The task: Apart from the images, output the data below exactly.

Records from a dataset
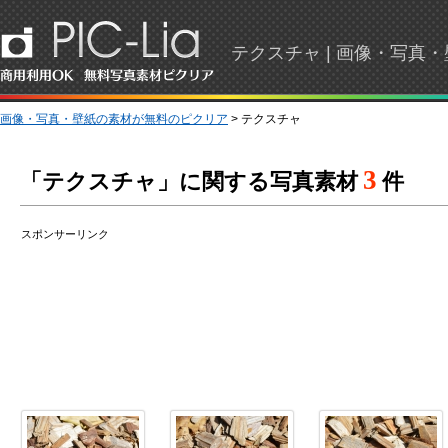
テクスチャ | 画像・写真
画像・写真・壁紙の素材が無料のピクリア
> テクスチャ
3
「テクスチャ」に関する写真素材
件
スポンサーリンク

Reply to the task:
テクスチャ | 画像・写真
画像・写真・壁紙の素材が無料のピクリア
> テクスチャ
3
「テクスチャ」に関する写真素材
件
スポンサーリンク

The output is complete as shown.